* Exercise objective
Across the entries that follow, count the lines with the string "letto" and reply with that count alone.

* Records supplied
+ + + + +

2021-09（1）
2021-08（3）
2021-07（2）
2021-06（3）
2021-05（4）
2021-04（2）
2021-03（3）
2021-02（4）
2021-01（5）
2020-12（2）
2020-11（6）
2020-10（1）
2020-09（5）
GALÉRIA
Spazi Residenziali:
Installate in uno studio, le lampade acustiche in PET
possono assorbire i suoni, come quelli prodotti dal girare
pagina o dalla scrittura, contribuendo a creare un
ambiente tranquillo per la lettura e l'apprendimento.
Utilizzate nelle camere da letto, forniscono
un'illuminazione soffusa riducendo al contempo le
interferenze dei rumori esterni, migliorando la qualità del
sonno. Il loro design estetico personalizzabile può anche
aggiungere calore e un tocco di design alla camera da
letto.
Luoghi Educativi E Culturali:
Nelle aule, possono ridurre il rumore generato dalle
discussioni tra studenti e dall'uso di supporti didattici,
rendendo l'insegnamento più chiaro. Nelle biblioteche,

+ + + + +

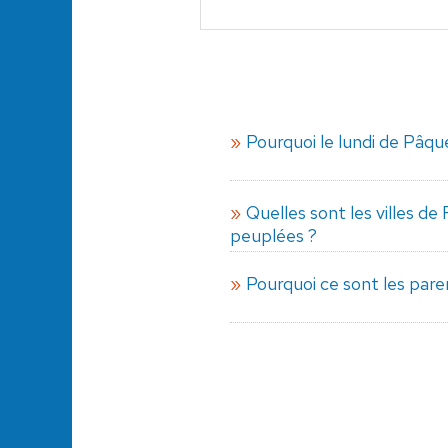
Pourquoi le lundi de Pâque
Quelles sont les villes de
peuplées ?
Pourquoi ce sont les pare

+ + + + +

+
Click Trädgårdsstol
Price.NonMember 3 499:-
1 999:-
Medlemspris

+ + + + +

* Exercise answer
2